If the straps are broken in half and are somehow relatively still solid , just bring them in to your local garage or welding shop and have the mechanic weld the pieces together solid.


----------



## UsedCarManTN (May 12, 2009)

You have to have both straps. It's just a safety thing. First, as forementioned, make sure you use a floor jack with something on it to help spread the surface out just a little and hold it in place and if memory serves, you'll have to stick one end up in towards the front of the truck first and then pick up on the back.
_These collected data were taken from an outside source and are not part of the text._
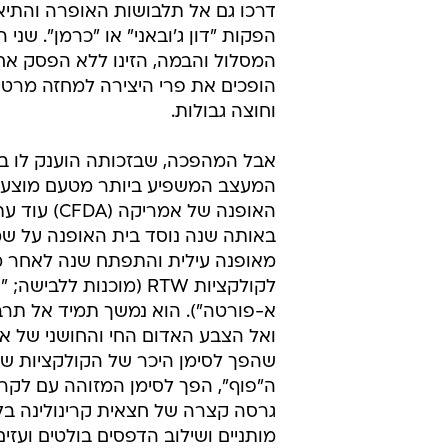
דרכו גם אל תלבושות האופרה והתיאט
הפקות "דון ג'ובאני" או "כרמן". שני 
המסלול והבמה, הזינו ללא הפסק אח
הופכים את פרי היצירה למחזה מרטיט
וחוצה גבולות.
המעצב המשפיע ביותר מטעם מוצעת
האופנה של אמריקה 
באותה שנה נוסד בית האופנה על שמ
מאופנה עילית והתפתח שנה לאחר מ
לקולקציות RTW (מוכנות ללבישה
א-פורטה"). הוא נמשך תמיד אל תרבו
ואל הצבע האדום החי והחושני של אגן
שהפך לסימן היכר של הקולקציות שלו
ה"פוף", הפך לסימן המזוהה עם לקרו
גרסה קצרה של חצאית קרינולינה בלו
מותניים ושילוב הדפסים בולטים ועזים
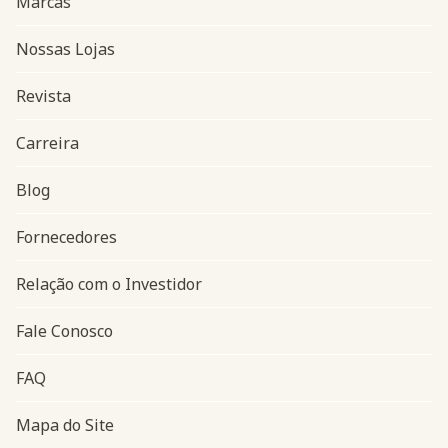
Marcas
Nossas Lojas
Revista
Carreira
Blog
Navegação do rodapé
Fornecedores
Relação com o Investidor
Fale Conosco
FAQ
Mapa do Site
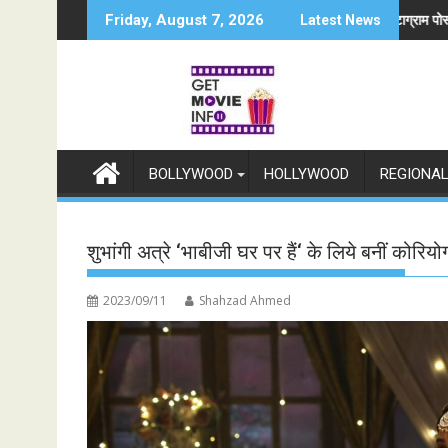
Skip
तावनी
छात्रों के समर्थन में उतरीं एक्ट्रेस खुशी भारद्वाज, इंस्टाग्राम पोस्ट में बोलीं— "स्टूडेंट्स पहले,
जियोस्टार क
Friday, August 7, 2026
Latest News
to
content
BOLLYWOOD
HOLLYWOOD
REGIONA
शुभांगी अत्रे ‘भाबीजी घर पर हैं‘ के लिये बनीं कोरियो
2023/09/11
Shahzad Ahmed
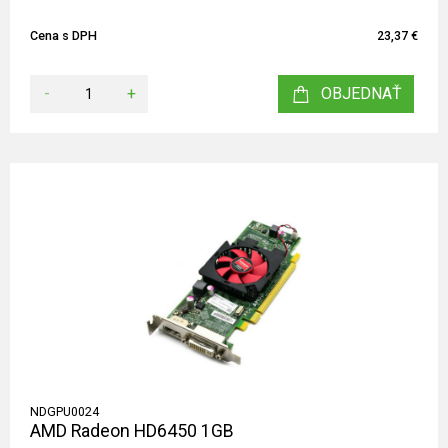
Cena s DPH
23,37 €
-
+
OBJEDNAŤ
NDGPU0024
AMD Radeon HD6450 1GB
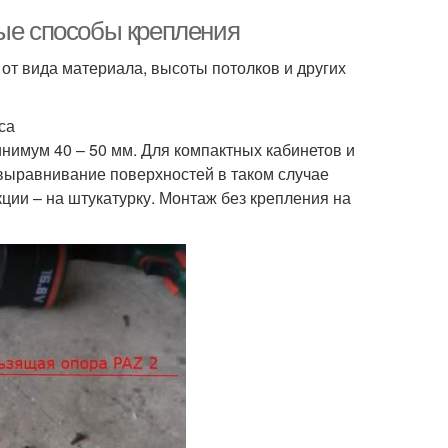
ные способы крепления
от вида материала, высоты потолков и других
са
инимум 40 – 50 мм. Для компактных кабинетов и
выравнивание поверхностей в таком случае
ции – на штукатурку. Монтаж без крепления на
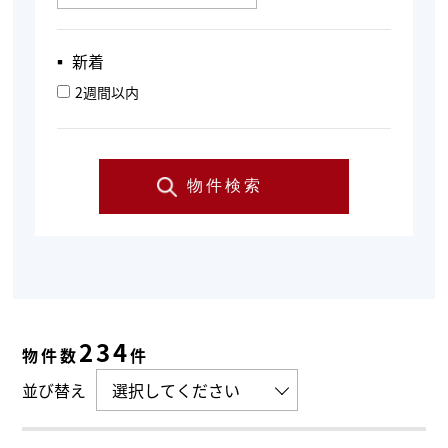
▪︎ 新着
2週間以内
物件検索
234
物件数
件
並び替え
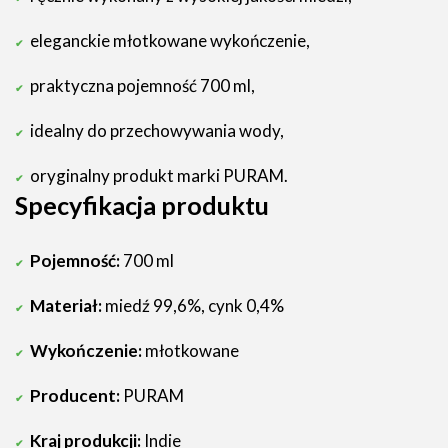
eleganckie młotkowane wykończenie,
praktyczna pojemność 700 ml,
idealny do przechowywania wody,
oryginalny produkt marki PURAM.
Specyfikacja produktu
Pojemność:
700 ml
Materiał:
miedź 99,6%, cynk 0,4%
Wykończenie:
młotkowane
Producent:
PURAM
Kraj produkcji:
Indie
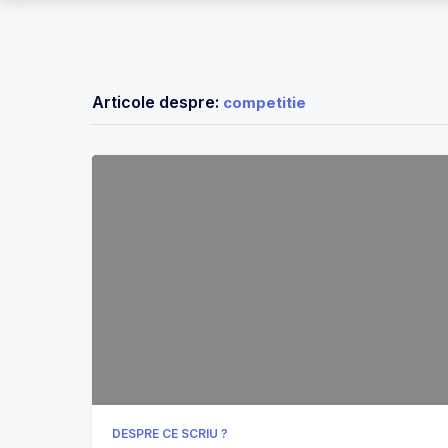
Articole despre:
competitie
DESPRE CE SCRIU ?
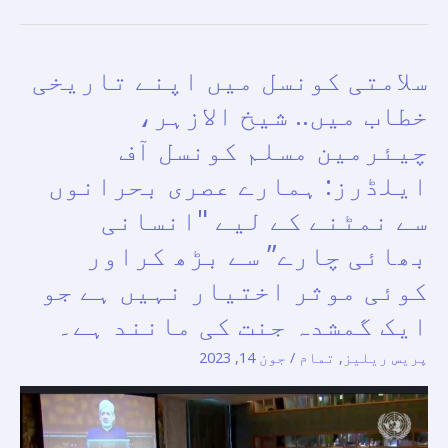
کے
امید
سلامتی کونسل میں اپنے تاریخی
سلامتی
پھیلانے
کونسل
کا
خطاب میں.. شیخ الازہر،
میں
مطالبہ
چیئرمین مسلم کونسل آف
اپنے
کرتی
ایلڈرز: ہمارے عصری بحرانوں
تاریخی
ہے۔
خطاب
سے نمٹنے کے لیے "انسانی
میں..
بھائی چارے” سے بڑھ کراور
شیخ
کوئی موثر اختیار نہیں ہے جو
الازہر،
ایک گمشدہ جنت کی مانند ہے۔
چیئرمین
مسلم
پریس ریلیز
,
تمام
/
جون 14, 2023
کونسل
آف
ایلڈرز:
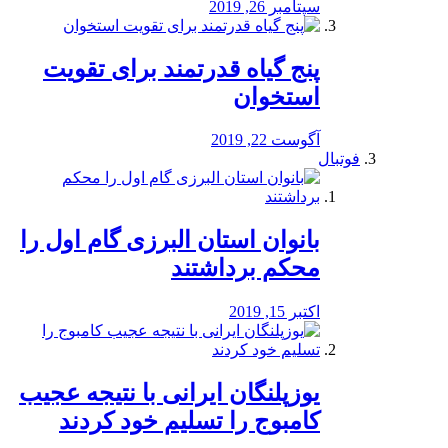
سپتامبر 26, 2019
پنج گیاه قدرتمند برای تقویت
استخوان
آگوست 22, 2019
فوتبال
بانوان استان البرزی گام اول را
محكم برداشتند
اکتبر 15, 2019
یوزپلنگان ایرانی با نتیجه عجیب
کامبوج را تسلیم خود کردند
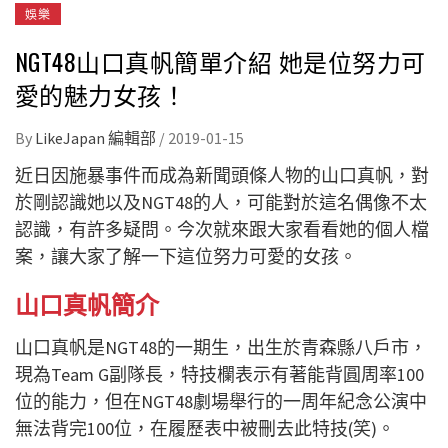
娛樂
NGT48山口真帆簡單介紹 她是位努力可
愛的魅力女孩！
By
LikeJapan 編輯部
/
2019-01-15
近日因施暴事件而成為新聞頭條人物的山口真帆，對
於剛認識她以及NGT48的人，可能對於這名偶像不太
認識，有許多疑問。今次就來跟大家看看她的個人檔
案，讓大家了解一下這位努力可愛的女孩。
山口真帆簡介
山口真帆是
NGT48的一期生，出生於青森縣八戶市，
現為Team G副隊長，特技欄表示
有著能背圓周率100
位的能力，但在NGT48劇場舉行的一周年紀念公演中
無法背完100位，在履歷表中被刪去此特技(笑)。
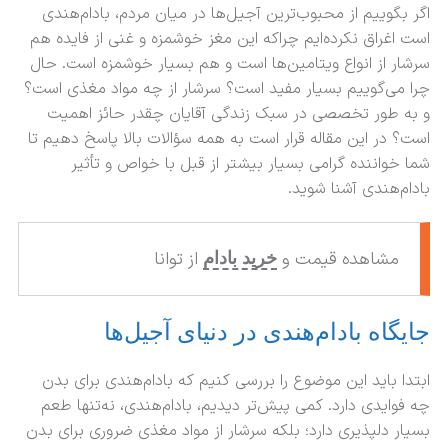
اگر بگوییم از محبوب‌ترین آجیل‌ها در میان مردم، بادام‌هندی
است اغراق نکرده‌‌ایم چراکه این مغز خوشمزه و غنی از فایده هم
سرشار از انواع ویتامین‌ها است و هم بسیار خوشمزه است. حال
چرا می‌گوییم بسیار مفید است؟ سرشار از چه مواد مغذی است؟
و به طور تخصصی در سبک زندگی آقایان چقدر حائز اهمیت
است؟ در این مقاله قرار است به همه سؤالات بالا پاسخ دهیم تا
شما خواننده گرامی بسیار بیشتر از قبل با خواص و تأثیر
بادام‌هندی آشنا شوید.
مشاهده قیمت و
از توانا
خرید بادام
جایگاه بادام‌هندی در دنیای آجیل‌ها
ابتدا باید این موضوع را بررسی کنیم که بادام‌هندی برای بدن
چه فوایدی دارد. کمی پیش‌تر دیدیم، بادام‌هندی، نه‌تنها طعم
بسیار دلپذیری دارد؛ بلکه سرشار از مواد مغذی ضروری برای بدن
Once it is finally settled into the right spot, it will accept the straps, no matter how mangled they are as long as they still try to be in a flat direction. 
*'BE SURE YOU DON"T HAVE ANY HOSES KINKED OR WIRES PINCHED BEFORE YOU PROCEED"*​ One end of the strap goes sideways into a slot and turns to lock in and will be flat to run around the tank then. At that point just put the nut back on that holds the strap. Remember that these are self locking nuts and will have resistance the whole time you are tightening them. Just feel the strap and make sure it is good an tight.


----------



## Hacker X-13 (May 3, 2009)

sorry for not replying in a while. I have successfully replaced the gags tank and my truck has passed inspection! I have a new problem though. the repair manual I have does not say what order the wires go in for the blower control switch. the original switch and wiring harness were broken when I got the truck. I bought a wiring harness from a junk yard, but someone used all black wires on the harness. what is the proper order for the brown, red, tan and blue wires?


----------



## octaneman (May 13, 2009)

You will need a wiring diagram to check the color codes for each wire to the blower motor.


----------